■ Exercise details: For each record below, retype the text exactly and omit any image.

[Data entries]
• • • •
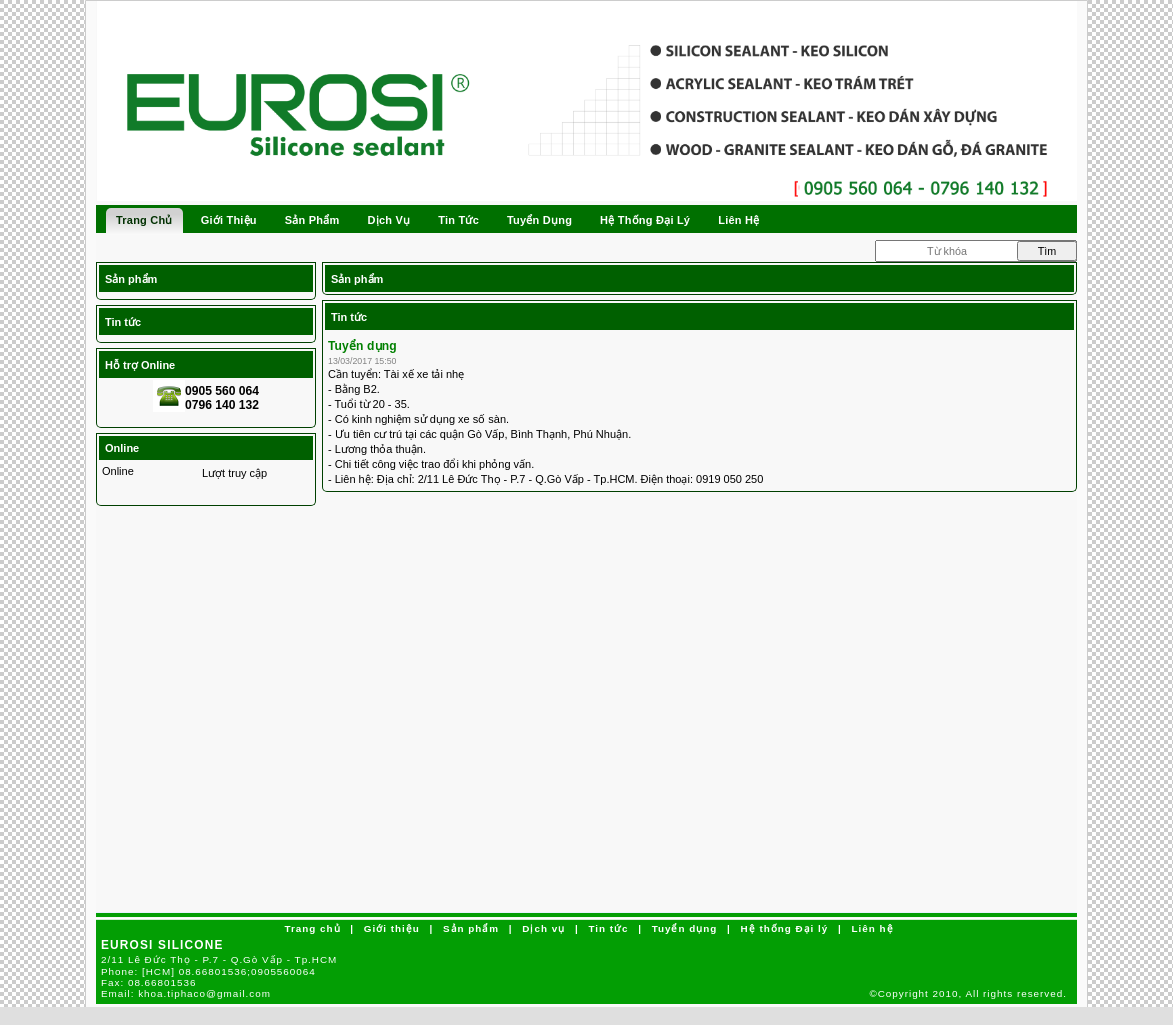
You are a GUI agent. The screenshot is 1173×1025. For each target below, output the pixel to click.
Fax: (148, 982)
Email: (186, 993)
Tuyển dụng (362, 346)
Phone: (208, 971)
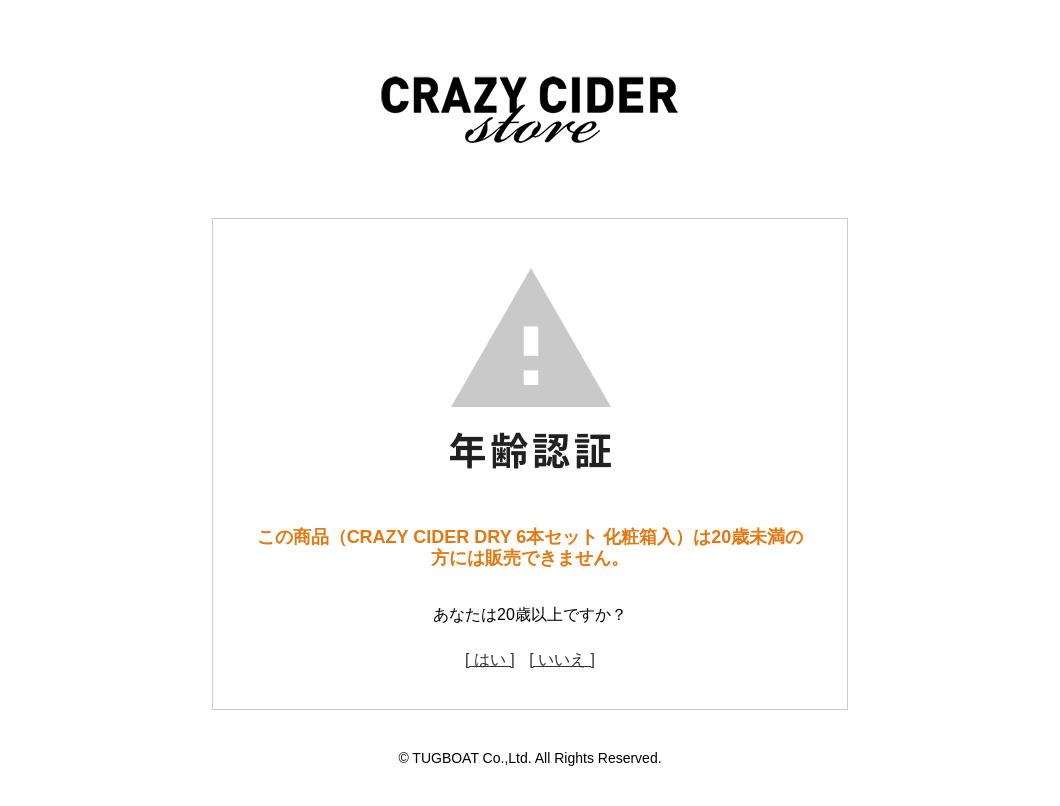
• • • •
■ Written solution:
You are a GUI agent. The screenshot is 1173×1025. For each target below, output the pixel to click.
Fax: (148, 982)
Email: (186, 993)
Tuyển dụng (362, 346)
Phone: (208, 971)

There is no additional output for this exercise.